UN Security Council resolution 1559, which explicitly called for the disarming of all militias and the reassertion of Lebanese government authority in the south, went unheeded. After the much-heralded “Cedar Revolution” of 2005, Hezbollah even joined the Lebanese government, while at the same time maintaining its armed militia and control of the south.

Israel, for its part, still reeling from the trauma of its ill-begotten war in Lebanon in 1982, chose not to respond to Hezbollah’s attacks and hoped that the attacks would not escalate. Yet such absurd situations tend to explode, as occurred with Hezbollah’s abduction of two Israeli soldiers within Israeli territory.

The continued existence of Hezbollah’s illegitimate state-within-a-state can no longer be tolerated. Yet Lebanon itself is too weak to assert its sovereignty. On the other hand, Israel will not allow Hezbollah to re-establish itself along its border, or to maintain its missile capability.

To achieve any reassertion of effective Lebanese sovereignty in southern Lebanon, a robust international effort is needed, beyond the current hand wringing and rhetoric. The main elements of such an international solution are the following:

  • Hezbollah is to free immediately, and without conditions, the two Israeli solders;
  • Israel is to stop its military activities in Lebanon;
  • Lebanon’s government is to ask for international assistance in implementing resolution 1559;
  • For this purpose, a robust and adequately armed international implementation force is to be established.

To succeed, this force must act very differently from the UN’s previous failed efforts in Lebanon. The existing UN force in southern Lebanon, UNIFIL, is a sad joke. Like the UN presence in Srebrenica during the Bosnian war, UNIFIL has given the UN a bad name: it never stopped terrorists from attacking Israel, nor did it stop the Israeli invasion of Lebanon in 1982.

What is needed is a military delegation that has a clear mandate to use force. It should be international, with the UN’s blessing, but it should not be a UN force. It could be based on NATO capabilities, with a strong European ingredient. To add legitimacy for its delicate mission within an Arab country, soldiers from Morocco, Saudi Arabia, and perhaps Pakistan, should be added.

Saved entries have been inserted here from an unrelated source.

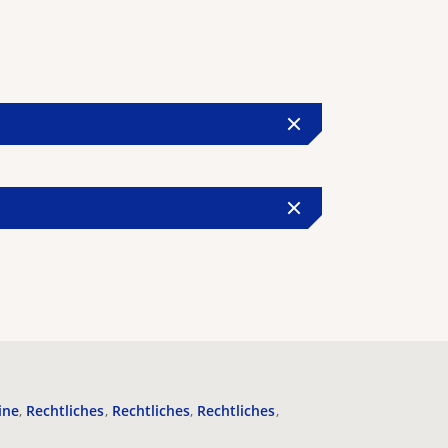
ine
Rechtliches
Rechtliches
Rechtliches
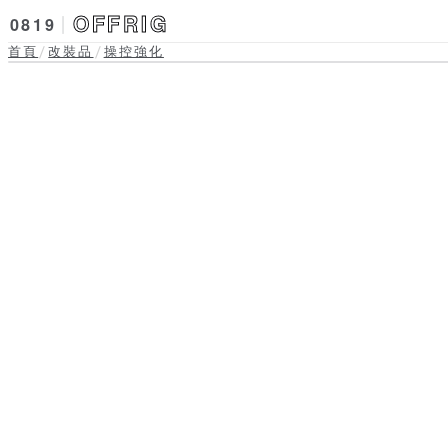
OFFRIG
0819
首頁
改裝品
操控強化
/
/
底盤與動力性能 · 操控強化
加強扭力桿
實拍準備中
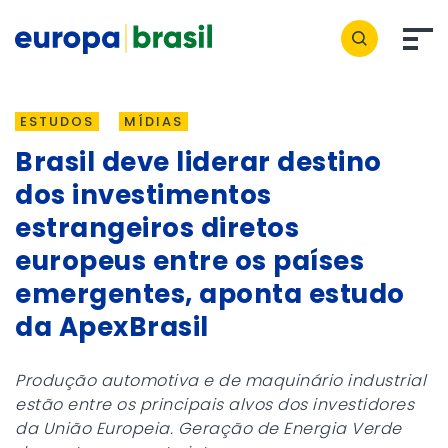
ESTUDOS
MÍDIAS
Brasil deve liderar destino
dos investimentos
estrangeiros diretos
europeus entre os países
emergentes, aponta estudo
da ApexBrasil
Produção automotiva e de maquinário industrial
estão entre os principais alvos dos investidores
da União Europeia. Geração de Energia Verde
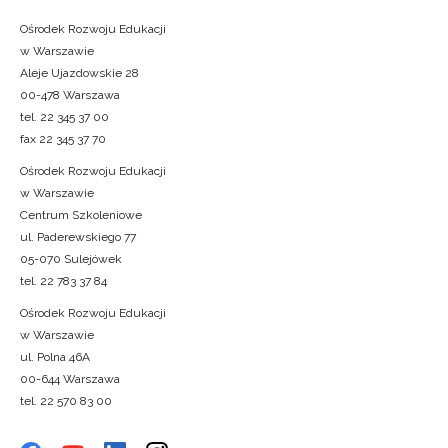
Ośrodek Rozwoju Edukacji
w Warszawie
Aleje Ujazdowskie 28
00-478 Warszawa
tel. 22 345 37 00
fax 22 345 37 70
Ośrodek Rozwoju Edukacji
w Warszawie
Centrum Szkoleniowe
ul. Paderewskiego 77
05-070 Sulejówek
tel. 22 783 37 84
Ośrodek Rozwoju Edukacji
w Warszawie
ul. Polna 46A
00-644 Warszawa
tel. 22 570 83 00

The mission of such a force should be to help deploy – by force, if necessary – the Lebanese Army in southern Lebanon, to participate in disarming Hezbollah, and to patrol the Israeli-Lebanese border, ensuring that no incursions take place from either side.

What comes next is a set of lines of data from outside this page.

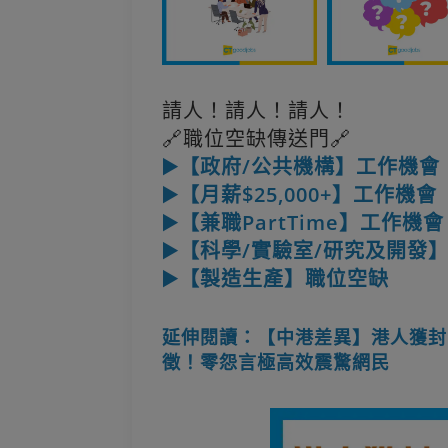
請人！請人！請人！
🔗職位空缺傳送門🔗
▶️【政府/公共機構】工作機會
▶️【月薪$25,000+】工作機會
▶️【兼職PartTime】工作機會
▶️【科學/實驗室/研究及開發
▶️【製造生產】職位空缺
延伸閱讀：【中港差異】港人獲封
徵！零怨言極高效震驚網民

Last but not least: it is not widely known that one anomaly of Lebanon’s status until this very day is that Syria has not fully recognized its existence as a sovereign nation (in Syrian school textbooks, Lebanon figures as part of Greater Syria). Consequently, there are no normal diplomatic relations between the two countries – no Syrian embassy in Beirut and no Lebanese embassy in Damascus.

This is absurd and dangerous, and the hapless Arab League has never truly addressed it. To bolster Lebanese independence and security, and in line with UN resolution 1559, which brought about the withdrawal of Syrian forces from Lebanon, Syria should be pushed to recognize Lebanon’s sovereignty and independence.

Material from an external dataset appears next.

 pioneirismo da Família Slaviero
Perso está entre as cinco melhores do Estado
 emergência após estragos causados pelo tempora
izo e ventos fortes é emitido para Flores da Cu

Hezbollah’s existence as a mini-state in southern Lebanon is a flagrant violation of Lebanese sovereignty. That vacuum of legitimate authority created the present crisis, and it must be extirpated. Lebanon itself cannot establish its sovereignty in the country’s south, and Israeli military force is incapable of doing it. Empty words from St. Petersburg, Brussels, or UN headquarters will not suffice, nor will a mere ceasefire, as that would simply return the area to square one.

Instead, fundamental change is needed. Only an effective military force, with international legitimacy, can supply it. Otherwise, we are all condemned to the continuation of the present cycles of violence.

*Shlomo Avineri, a former Director-General of Israel’s Foreign Ministry, is Professor of Political Science at the Hebrew University of Jerusalem.